Wednesday, April 28, 2010

This Night Train: All Right, Outta Sight!

I just watched the new DVD release of the famed 1964 T.A.M.I. Show at the Santa Monica Civic Auditorium. You know, the concert that Sting referred to in the 1980 Police song “When the World Is Running Down, You Make the Best of What’s Still Around”:

Turn on my VCR, same one I’ve had for years / James Brown on the T.A.M.I. Show, same tape I’ve had for years …

Well, I hadn’t seen this particular performance before, but watching this old footage (newly restored for DVD) leaves little doubt about what an incendiary and trailblazing performer James Brown was in his prime. One thing is blatantly clear from this video: There would be no Michael Jackson without the Godfather of Soul … that’s for sure! The guy’s feet had a life of their own.

You have to love the showmanship.

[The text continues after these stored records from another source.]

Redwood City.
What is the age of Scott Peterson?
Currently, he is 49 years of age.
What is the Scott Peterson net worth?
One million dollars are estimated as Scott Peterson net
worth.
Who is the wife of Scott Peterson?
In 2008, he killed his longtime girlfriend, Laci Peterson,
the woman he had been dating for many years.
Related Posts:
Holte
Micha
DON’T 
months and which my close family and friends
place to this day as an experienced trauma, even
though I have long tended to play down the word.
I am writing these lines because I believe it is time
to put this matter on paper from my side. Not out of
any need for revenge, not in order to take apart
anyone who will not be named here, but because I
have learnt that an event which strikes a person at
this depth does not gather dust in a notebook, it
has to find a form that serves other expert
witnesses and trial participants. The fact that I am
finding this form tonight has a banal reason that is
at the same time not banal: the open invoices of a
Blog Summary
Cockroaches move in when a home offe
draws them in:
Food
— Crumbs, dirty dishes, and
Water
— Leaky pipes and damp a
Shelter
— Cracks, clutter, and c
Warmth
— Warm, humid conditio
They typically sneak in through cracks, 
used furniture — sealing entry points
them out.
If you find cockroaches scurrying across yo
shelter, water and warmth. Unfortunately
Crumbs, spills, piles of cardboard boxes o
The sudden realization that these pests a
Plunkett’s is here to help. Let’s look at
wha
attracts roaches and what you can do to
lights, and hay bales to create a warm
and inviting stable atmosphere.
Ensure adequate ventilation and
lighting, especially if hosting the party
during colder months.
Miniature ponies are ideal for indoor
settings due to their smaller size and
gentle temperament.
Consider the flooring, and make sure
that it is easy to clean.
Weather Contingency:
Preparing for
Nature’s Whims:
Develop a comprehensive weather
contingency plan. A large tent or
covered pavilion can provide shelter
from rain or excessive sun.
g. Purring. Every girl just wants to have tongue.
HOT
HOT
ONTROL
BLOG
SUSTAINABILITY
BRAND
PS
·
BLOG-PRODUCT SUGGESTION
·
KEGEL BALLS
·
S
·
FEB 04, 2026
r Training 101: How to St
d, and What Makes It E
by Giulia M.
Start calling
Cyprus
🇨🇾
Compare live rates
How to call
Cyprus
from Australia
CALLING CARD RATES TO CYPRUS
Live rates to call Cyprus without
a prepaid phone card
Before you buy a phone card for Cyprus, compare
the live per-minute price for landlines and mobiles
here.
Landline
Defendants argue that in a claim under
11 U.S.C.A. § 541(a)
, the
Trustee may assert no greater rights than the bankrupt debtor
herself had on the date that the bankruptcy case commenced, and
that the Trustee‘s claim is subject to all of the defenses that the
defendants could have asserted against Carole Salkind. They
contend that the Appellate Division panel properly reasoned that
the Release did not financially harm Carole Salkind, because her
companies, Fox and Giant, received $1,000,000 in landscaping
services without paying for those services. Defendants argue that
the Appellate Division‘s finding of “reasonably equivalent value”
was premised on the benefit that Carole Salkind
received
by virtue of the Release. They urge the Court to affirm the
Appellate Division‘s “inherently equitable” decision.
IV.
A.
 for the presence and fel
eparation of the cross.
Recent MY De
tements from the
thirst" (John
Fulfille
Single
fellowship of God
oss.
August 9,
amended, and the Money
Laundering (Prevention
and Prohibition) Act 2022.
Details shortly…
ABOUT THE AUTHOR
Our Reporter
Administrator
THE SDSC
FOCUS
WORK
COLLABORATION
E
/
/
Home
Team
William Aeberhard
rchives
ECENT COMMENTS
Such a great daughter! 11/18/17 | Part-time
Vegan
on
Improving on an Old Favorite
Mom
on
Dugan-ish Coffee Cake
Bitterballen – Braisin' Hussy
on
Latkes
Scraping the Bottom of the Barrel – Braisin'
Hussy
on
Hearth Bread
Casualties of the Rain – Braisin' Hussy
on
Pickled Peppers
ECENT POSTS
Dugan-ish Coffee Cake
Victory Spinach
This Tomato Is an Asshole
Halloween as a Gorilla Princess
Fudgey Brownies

And posturing though it obviously was, it’s priceless when, having given it his all and verging on the edge of physical collapse, J.B. just can’t help but throw off the robe, push his handlers aside and return yet again to the mic to give us just a little bit more. Soul power, indeed. Awesome!

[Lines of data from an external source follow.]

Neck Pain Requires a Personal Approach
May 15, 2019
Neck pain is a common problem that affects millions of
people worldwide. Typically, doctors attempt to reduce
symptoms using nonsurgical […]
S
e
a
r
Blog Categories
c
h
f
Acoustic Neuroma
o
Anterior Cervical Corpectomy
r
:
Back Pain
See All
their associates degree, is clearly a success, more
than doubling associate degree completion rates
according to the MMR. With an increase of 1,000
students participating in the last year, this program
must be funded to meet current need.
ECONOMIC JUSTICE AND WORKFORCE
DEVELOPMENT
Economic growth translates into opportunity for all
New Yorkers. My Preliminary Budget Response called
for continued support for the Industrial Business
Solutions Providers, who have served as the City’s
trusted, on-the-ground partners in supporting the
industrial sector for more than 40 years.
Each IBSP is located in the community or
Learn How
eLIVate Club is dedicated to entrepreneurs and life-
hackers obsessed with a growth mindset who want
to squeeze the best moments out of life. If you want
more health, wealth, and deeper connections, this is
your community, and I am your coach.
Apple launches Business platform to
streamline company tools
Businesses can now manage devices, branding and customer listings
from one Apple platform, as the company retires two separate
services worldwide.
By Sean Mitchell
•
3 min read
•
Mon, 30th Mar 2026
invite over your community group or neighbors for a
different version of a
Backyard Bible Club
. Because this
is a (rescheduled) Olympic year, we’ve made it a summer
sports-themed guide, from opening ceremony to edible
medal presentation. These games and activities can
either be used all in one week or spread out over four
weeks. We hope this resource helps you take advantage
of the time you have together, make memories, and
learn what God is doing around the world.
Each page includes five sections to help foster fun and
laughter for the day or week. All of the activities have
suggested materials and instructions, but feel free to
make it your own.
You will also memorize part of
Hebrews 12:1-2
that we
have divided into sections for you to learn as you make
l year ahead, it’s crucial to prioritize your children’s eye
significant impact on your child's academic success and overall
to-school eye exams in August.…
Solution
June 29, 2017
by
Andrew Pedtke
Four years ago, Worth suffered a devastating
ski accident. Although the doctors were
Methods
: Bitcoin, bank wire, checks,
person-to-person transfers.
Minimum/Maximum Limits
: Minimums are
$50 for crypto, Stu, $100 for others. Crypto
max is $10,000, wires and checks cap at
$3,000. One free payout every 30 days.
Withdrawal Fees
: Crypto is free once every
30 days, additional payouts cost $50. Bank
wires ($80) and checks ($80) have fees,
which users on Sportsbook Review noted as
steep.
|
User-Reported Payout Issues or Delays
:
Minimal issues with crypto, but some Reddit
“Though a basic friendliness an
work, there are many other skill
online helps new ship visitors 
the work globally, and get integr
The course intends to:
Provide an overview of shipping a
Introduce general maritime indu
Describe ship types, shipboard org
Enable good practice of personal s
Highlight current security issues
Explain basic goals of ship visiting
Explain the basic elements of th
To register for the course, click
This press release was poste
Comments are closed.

It’s hard to believe that this was only 1964, and that Elvis had caused such a stir only eight years before – for doing nothing like this!

Here are two brief YouTube excerpts, but check out the DVD to get the full impact of Brown’s high-octane performance, as well as other worthwhile ones by Chuck Berry, Marvin Gaye, Smokey Robinson and the Miracles, The Supremes, and a very young Rolling Stones, among others.

Not nearly complete, but close enough to get the idea.


  1. JB had a complete command of his band back in the day. He would fine his band members for hitting sour notes, or missing an intro or stoppage in songs.

    I heard a live tape once where the guitar player clammed, and you could clearly hear JB say "Gottcha!".

    He was definitely the "hardest working man in show business".

    KB not JB

  2. Yes, before he became a fugitive crackhead, that is. As slick as he was in those days, I can't forget the mug shot pics of him in the ’90s looking like he was a bad imitation of Eddie Murphy's SNL take on Buckwheat.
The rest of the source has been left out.